[Extracted page text data]
----------

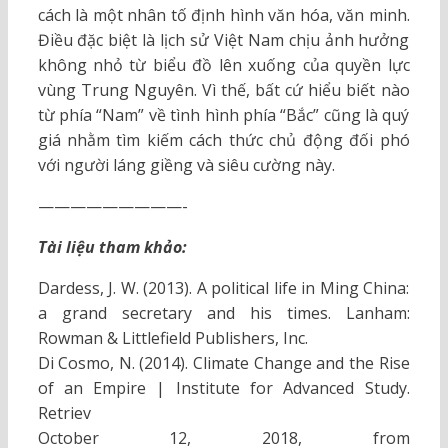
cách là một nhân tố định hình văn hóa, văn minh.
Điều đặc biệt là lịch sử Việt Nam chịu ảnh hưởng
không nhỏ từ biểu đồ lên xuống của quyền lực
vùng Trung Nguyên. Vì thế, bất cứ hiểu biết nào
từ phía “Nam” về tình hình phía “Bắc” cũng là quý
giá nhằm tìm kiếm cách thức chủ động đối phó
với người láng giềng và siêu cường này.
—————————-
Tài liệu tham khảo:
Dardess, J. W. (2013). A political life in Ming China:
a grand secretary and his times. Lanham:
Rowman & Littlefield Publishers, Inc.
Di Cosmo, N. (2014). Climate Change and the Rise
of an Empire | Institute for Advanced Study.
Retriev
October 12, 2018, from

----------

What you should do
Search each line of the entries for the string "hình", then say how many lines have it. Reply with the number only.

Written solution
2